*WORK INSTRUCTION*. Repeat each record below exactly, dropping the pictures.

(Transcribed page contents)
################
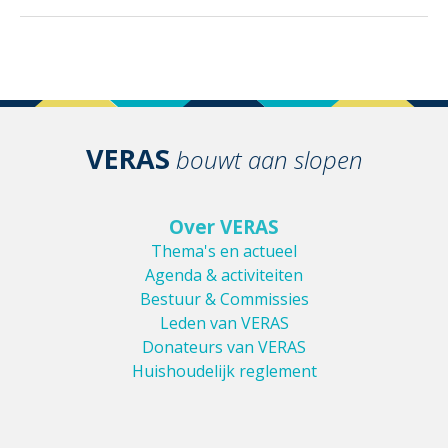
VERAS
bouwt aan slopen
Over VERAS
Thema's en actueel
Agenda & activiteiten
Bestuur & Commissies
Leden van VERAS
Donateurs van VERAS
Huishoudelijk reglement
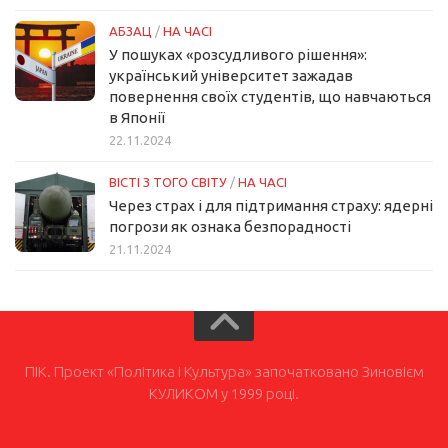
АБЗАЦ
/
НА ЧАСІ
У пошуках «розсудливого рішення»:
український університет зажадав
повернення своїх студентів, що навчаються
в Японії
22.11.2024
ВІСТІ З ТОГО СВІТУ
/
НА ЧАСІ
Через страх і для підтримання страху: ядерні
погрози як ознака безпорадності
21.11.2024
ПІК. Проект «Політика і Культура» започатковано Зиновієм
КУЛИКОМ у 1999 році.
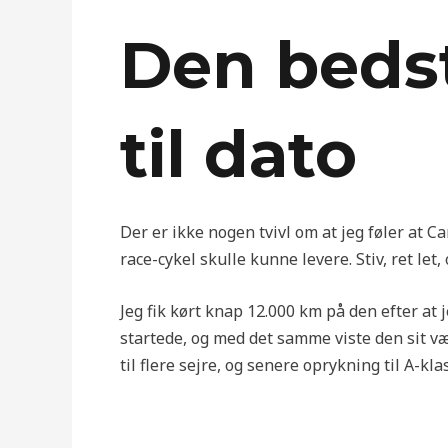
Den bedst
til dato
Der er ikke nogen tvivl om at jeg føler at 
race-cykel skulle kunne levere. Stiv, ret let
Jeg fik kørt knap 12.000 km på den efter at j
startede, og med det samme viste den sit væ
til flere sejre, og senere oprykning til A-kla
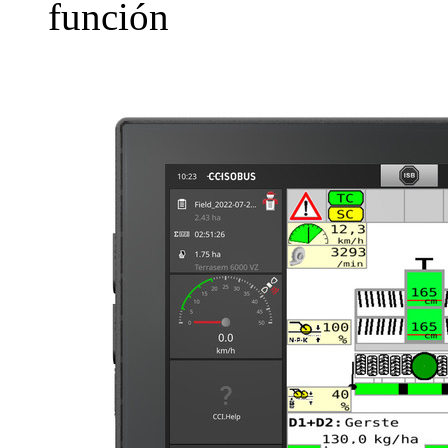
función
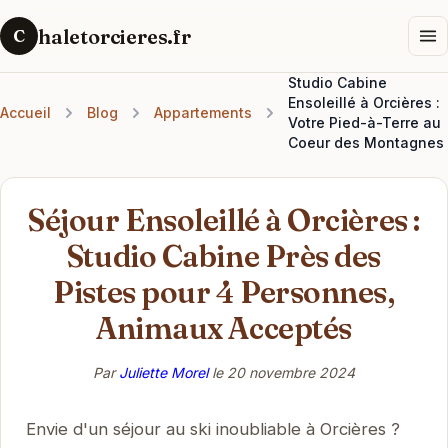
haletorcieres.fr
C
Studio Cabine
Ensoleillé à Orcières :
Accueil
Blog
Appartements
Votre Pied-à-Terre au
Coeur des Montagnes
Séjour Ensoleillé à Orcières :
Studio Cabine Près des
Pistes pour 4 Personnes,
Animaux Acceptés
Par
Juliette Morel
le
20 novembre 2024
Envie d'un séjour au ski inoubliable à Orcières ?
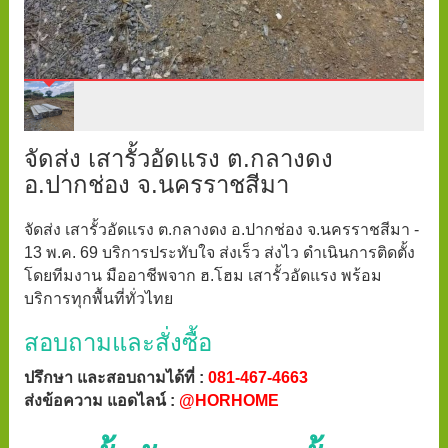
จัดส่ง เสารั้วอัดแรง ต.กลางดง
อ.ปากช่อง จ.นครราชสีมา
จัดส่ง เสารั้วอัดแรง ต.กลางดง อ.ปากช่อง จ.นครราชสีมา -
13 พ.ค. 69 บริการประทับใจ ส่งเร็ว ส่งไว ดำเนินการติดตั้ง
โดยทีมงาน มืออาชีพจาก ฮ.โฮม เสารั้วอัดแรง พร้อม
บริการทุกพื้นที่ทั่วไทย
สอบถามและสั่งซื้อ
ปรึกษา และสอบถามได้ที่ :
081-467-4663
ส่งข้อความ แอดไลน์ :
@HORHOME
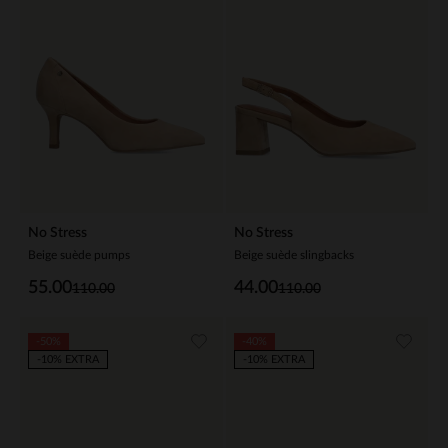
No Stress
No Stress
Beige suède pumps
Beige suède slingbacks
55.00
44.00
110.00
110.00
-50%
-40%
-10% EXTRA
-10% EXTRA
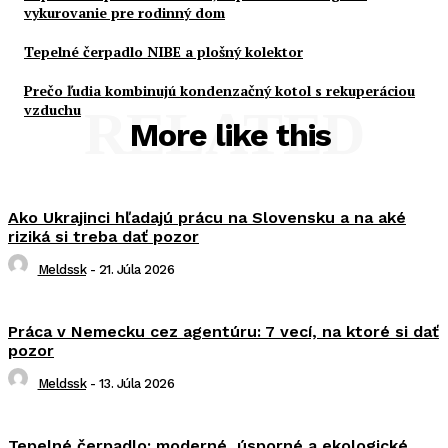
vykurovanie pre rodinný dom
Tepelné čerpadlo NIBE a plošný kolektor
Prečo ľudia kombinujú kondenzačný kotol s rekuperáciou
vzduchu
RELATED
More like this
Ako Ukrajinci hľadajú prácu na Slovensku a na aké
riziká si treba dať pozor
Meldssk
-
21. Júla 2026
Práca v Nemecku cez agentúru: 7 vecí, na ktoré si dať
pozor
Meldssk
-
13. Júla 2026
Tepelné čerpadlo: moderné, úsporné a ekologické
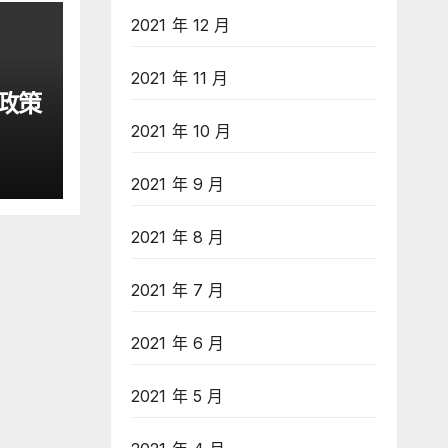
2021 年 12 月
2021 年 11 月
政策
2021 年 10 月
2021 年 9 月
2021 年 8 月
2021 年 7 月
2021 年 6 月
2021 年 5 月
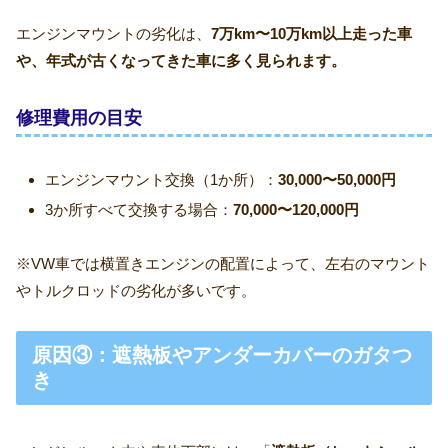
エンジンマウントの劣化は、
7万km〜10万km以上走った車
や、年式が古くなってきた車に多く見られます。
修理費用の目安
エンジンマウント交換（1か所）：
30,000〜50,000円
3か所すべて交換する場合：
70,000〜120,000円
※VW車では横置きエンジンの配置によって、左右のマウント
やトルクロッドの劣化が多いです。
原因③：遮熱板やアンダーカバーのガタつ
き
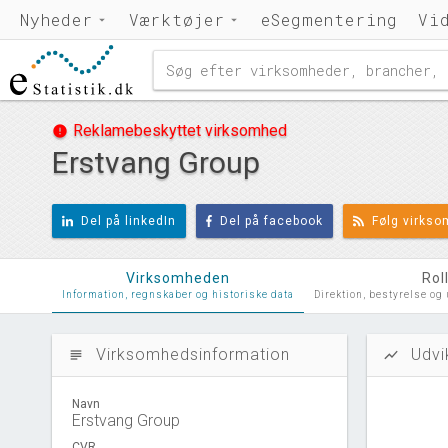
Nyheder
Værktøjer
eSegmentering
Vi
Reklamebeskyttet virksomhed
error
Erstvang Group
Del på linkedIn
Del på facebook
Følg virks
Virksomheden
Rol
Information, regnskaber og historiske data
Direktion, bestyrelse og
Virksomhedsinformation
Udvi
subject
show_chart
Navn
Erstvang Group
CVR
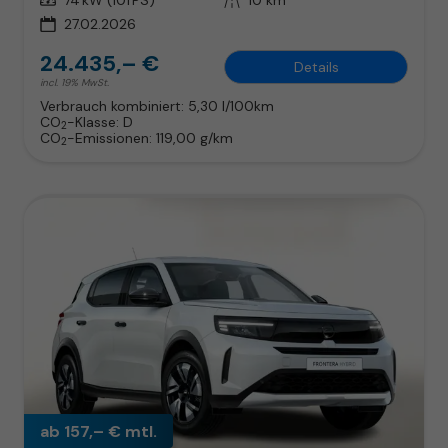
27.02.2026
24.435,– €
Details
incl. 19% MwSt.
Verbrauch kombiniert:
5,30 l/100km
CO
-Klasse:
D
2
CO
-Emissionen:
119,00 g/km
2
ab 157,– € mtl.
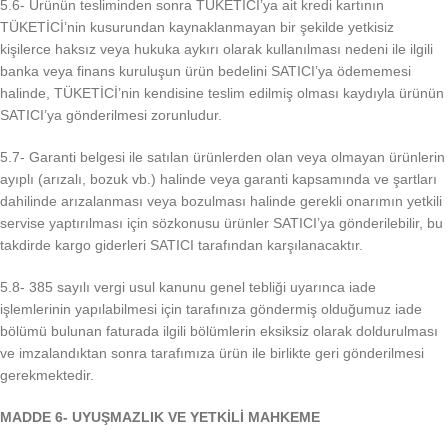
5.6- Ürünün tesliminden sonra TÜKETİCİ’ya ait kredi kartının
TÜKETİCİ’nin kusurundan kaynaklanmayan bir şekilde yetkisiz
kişilerce haksız veya hukuka aykırı olarak kullanılması nedeni ile ilgili
banka veya finans kuruluşun ürün bedelini SATICI’ya ödememesi
halinde, TÜKETİCİ’nin kendisine teslim edilmiş olması kaydıyla ürünün
SATICI’ya gönderilmesi zorunludur.
5.7- Garanti belgesi ile satılan ürünlerden olan veya olmayan ürünlerin
ayıplı (arızalı, bozuk vb.) halinde veya garanti kapsamında ve şartları
dahilinde arızalanması veya bozulması halinde gerekli onarımın yetkili
servise yaptırılması için sözkonusu ürünler SATICI’ya gönderilebilir, bu
takdirde kargo giderleri SATICI tarafından karşılanacaktır.
5.8- 385 sayılı vergi usul kanunu genel tebliği uyarınca iade
işlemlerinin yapılabilmesi için tarafınıza göndermiş olduğumuz iade
bölümü bulunan faturada ilgili bölümlerin eksiksiz olarak doldurulması
ve imzalandıktan sonra tarafımıza ürün ile birlikte geri gönderilmesi
gerekmektedir.
MADDE 6- UYUŞMAZLIK VE YETKİLİ MAHKEME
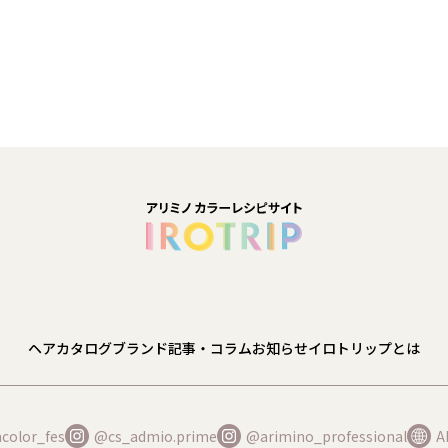
ヘアカタログ
ブランド
記事・コラム
お知らせ
イロトリップとは
color_fes
@cs_admio.prime
@arimino_professional
A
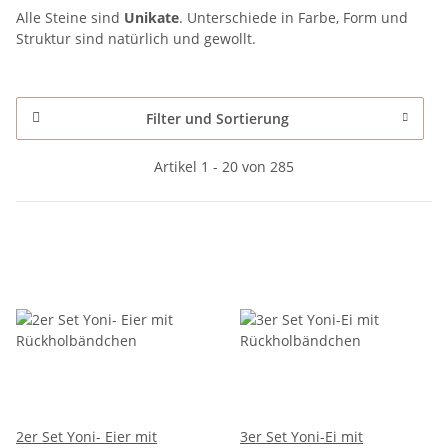
Alle Steine sind
Unikate
. Unterschiede in Farbe, Form und
Struktur sind natürlich und gewollt.
Filter und Sortierung
Artikel 1 - 20 von 285
2er Set Yoni- Eier mit
3er Set Yoni-Ei mit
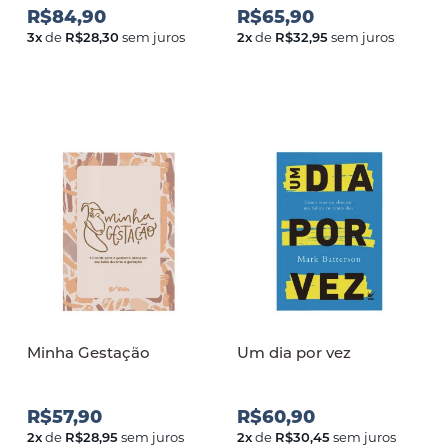
R$84,90
R$65,90
3
x
de
R$28,30
sem juros
2
x
de
R$32,95
sem juros
Minha Gestação
Um dia por vez
R$57,90
R$60,90
2
x
de
R$28,95
sem juros
2
x
de
R$30,45
sem juros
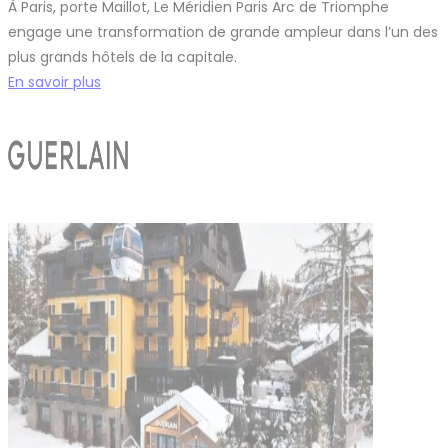
À Paris, porte Maillot, Le Méridien Paris Arc de Triomphe
engage une transformation de grande ampleur dans l’un des
plus grands hôtels de la capitale.
En savoir plus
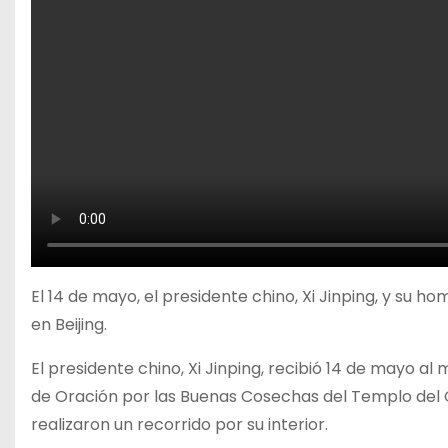
El 14 de mayo, el presidente chino, Xi Jinping, y su 
en Beijing.
El presidente chino, Xi Jinping, recibió 14 de mayo a
de Oración por las Buenas Cosechas del Templo del Cie
realizaron un recorrido por su interior.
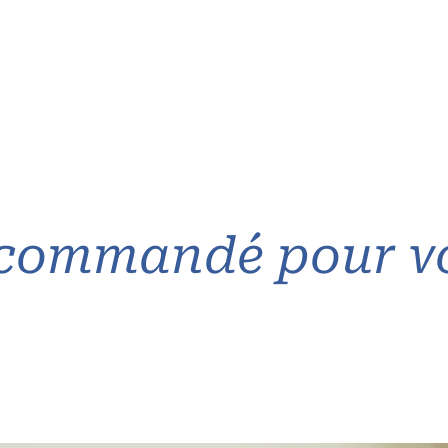
commandé pour v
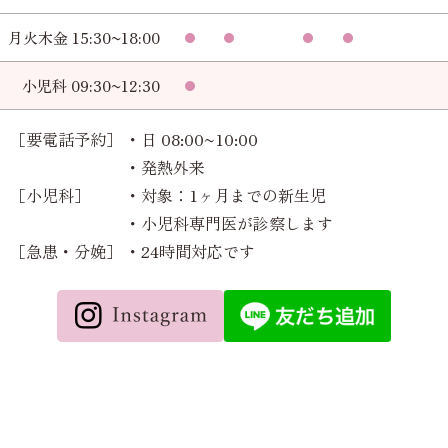
月火木金 15:30~18:00
小児科 09:30~12:30
［要電話予約］
・日 08:00~10:00
・発熱外来
［小児科］
・対象：1ヶ月までの新生児
・小児科専門医が診察します
［急患・分娩］
・24時間対応です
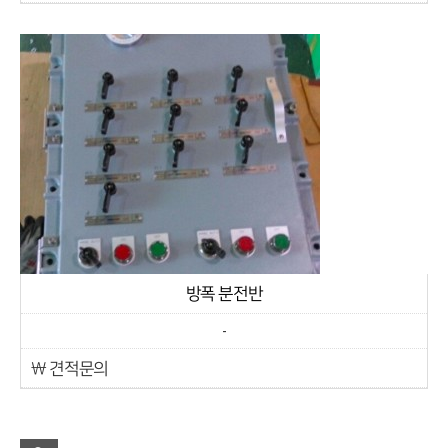
방폭 분전반
-
￦ 견적문의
################
*YOUR RESPONSE*.
VERAS
bouwt aan slopen
Over VERAS
Thema's en actueel
Agenda & activiteiten
Bestuur & Commissies
Leden van VERAS
Donateurs van VERAS
Huishoudelijk reglement
АБЗАЦ
/
НА ЧАСІ
У пошуках «розсудливого рішення»:
український університет зажадав
повернення своїх студентів, що навчаються
в Японії
22.11.2024
ВІСТІ З ТОГО СВІТУ
/
НА ЧАСІ
Через страх і для підтримання страху: ядерні
погрози як ознака безпорадності
21.11.2024
ПІК. Проект «Політика і Культура» започатковано Зиновієм
КУЛИКОМ у 1999 році.
Den bedst
til dato
Der er ikke nogen tvivl om at jeg føler at 
race-cykel skulle kunne levere. Stiv, ret let
Jeg fik kørt knap 12.000 km på den efter at j
startede, og med det samme viste den sit væ
til flere sejre, og senere oprykning til A-kla
función
haletorcieres.fr
C
Studio Cabine
Ensoleillé à Orcières :
Accueil
Blog
Appartements
Votre Pied-à-Terre au
Coeur des Montagnes
Séjour Ensoleillé à Orcières :
Studio Cabine Près des
Pistes pour 4 Personnes,
Animaux Acceptés
Par
Juliette Morel
le
20 novembre 2024
Envie d'un séjour au ski inoubliable à Orcières ?
จัดส่ง เสารั้วอัดแรง ต.กลางดง
อ.ปากช่อง จ.นครราชสีมา
จัดส่ง เสารั้วอัดแรง ต.กลางดง อ.ปากช่อง จ.นครราชสีมา -
13 พ.ค. 69 บริการประทับใจ ส่งเร็ว ส่งไว ดำเนินการติดตั้ง
โดยทีมงาน มืออาชีพจาก ฮ.โฮม เสารั้วอัดแรง พร้อม
บริการทุกพื้นที่ทั่วไทย
สอบถามและสั่งซื้อ
ปรึกษา และสอบถามได้ที่ :
081-467-4663
ส่งข้อความ แอดไลน์ :
@HORHOME
No Stress
No Stress
Beige suède pumps
Beige suède slingbacks
55.00
44.00
110.00
110.00
-50%
-40%
-10% EXTRA
-10% EXTRA
vykurovanie pre rodinný dom
Tepelné čerpadlo NIBE a plošný kolektor
Prečo ľudia kombinujú kondenzačný kotol s rekuperáciou
vzduchu
RELATED
More like this
Ako Ukrajinci hľadajú prácu na Slovensku a na aké
riziká si treba dať pozor
Meldssk
-
21. Júla 2026
Práca v Nemecku cez agentúru: 7 vecí, na ktoré si dať
pozor
Meldssk
-
13. Júla 2026
Tepelné čerpadlo: moderné, úsporné a ekologické
2021 年 12 月
2021 年 11 月
政策
2021 年 10 月
2021 年 9 月
2021 年 8 月
2021 年 7 月
2021 年 6 月
2021 年 5 月
エンジンマウントの劣化は、
7万km〜10万km以上走った車
や、年式が古くなってきた車に多く見られます。
修理費用の目安
エンジンマウント交換（1か所）：
30,000〜50,000円
3か所すべて交換する場合：
70,000〜120,000円
※VW車では横置きエンジンの配置によって、左右のマウント
やトルクロッドの劣化が多いです。
原因③：遮熱板やアンダーカバーのガタつ
き
Nyheder
Værktøjer
eSegmentering
Vi
Reklamebeskyttet virksomhed
error
Erstvang Group
Del på linkedIn
Del på facebook
Følg virks
Virksomheden
Rol
Information, regnskaber og historiske data
Direktion, bestyrelse og
Virksomhedsinformation
Udvi
subject
show_chart
Navn
Erstvang Group
CVR
27.02.2026
24.435,– €
Details
incl. 19% MwSt.
Verbrauch kombiniert:
5,30 l/100km
CO
-Klasse:
D
2
CO
-Emissionen:
119,00 g/km
2
ab 157,– € mtl.
5.6- Ürünün tesliminden sonra TÜKETİCİ’ya ait kredi kartının
TÜKETİCİ’nin kusurundan kaynaklanmayan bir şekilde yetkisiz
kişilerce haksız veya hukuka aykırı olarak kullanılması nedeni ile ilgili
banka veya finans kuruluşun ürün bedelini SATICI’ya ödememesi
halinde, TÜKETİCİ’nin kendisine teslim edilmiş olması kaydıyla ürünün
SATICI’ya gönderilmesi zorunludur.
5.7- Garanti belgesi ile satılan ürünlerden olan veya olmayan ürünlerin
ayıplı (arızalı, bozuk vb.) halinde veya garanti kapsamında ve şartları
dahilinde arızalanması veya bozulması halinde gerekli onarımın yetkili
servise yaptırılması için sözkonusu ürünler SATICI’ya gönderilebilir, bu
takdirde kargo giderleri SATICI tarafından karşılanacaktır.
5.8- 385 sayılı vergi usul kanunu genel tebliği uyarınca iade
işlemlerinin yapılabilmesi için tarafınıza göndermiş olduğumuz iade
bölümü bulunan faturada ilgili bölümlerin eksiksiz olarak doldurulması
ve imzalandıktan sonra tarafımıza ürün ile birlikte geri gönderilmesi
gerekmektedir.
MADDE 6- UYUŞMAZLIK VE YETKİLİ MAHKEME
ヘアカタログ
ブランド
記事・コラム
お知らせ
イロトリップとは
color_fes
@cs_admio.prime
@arimino_professional
A
Alle Steine sind
Unikate
. Unterschiede in Farbe, Form und
Struktur sind natürlich und gewollt.
Filter und Sortierung
Artikel 1 - 20 von 285
2er Set Yoni- Eier mit
3er Set Yoni-Ei mit
R$84,90
R$65,90
3
x
de
R$28,30
sem juros
2
x
de
R$32,95
sem juros
Minha Gestação
Um dia por vez
R$57,90
R$60,90
2
x
de
R$28,95
sem juros
2
x
de
R$30,45
sem juros
À Paris, porte Maillot, Le Méridien Paris Arc de Triomphe
engage une transformation de grande ampleur dans l’un des
plus grands hôtels de la capitale.
En savoir plus
El 14 de mayo, el presidente chino, Xi Jinping, y su 
en Beijing.
El presidente chino, Xi Jinping, recibió 14 de mayo a
de Oración por las Buenas Cosechas del Templo del Cie
realizaron un recorrido por su interior.
commandé pour v
月火木金 15:30~18:00
小児科 09:30~12:30
［要電話予約］
・日 08:00~10:00
・発熱外来
［小児科］
・対象：1ヶ月までの新生児
・小児科専門医が診察します
［急患・分娩］
・24時間対応です
방폭 분전반
-
￦ 견적문의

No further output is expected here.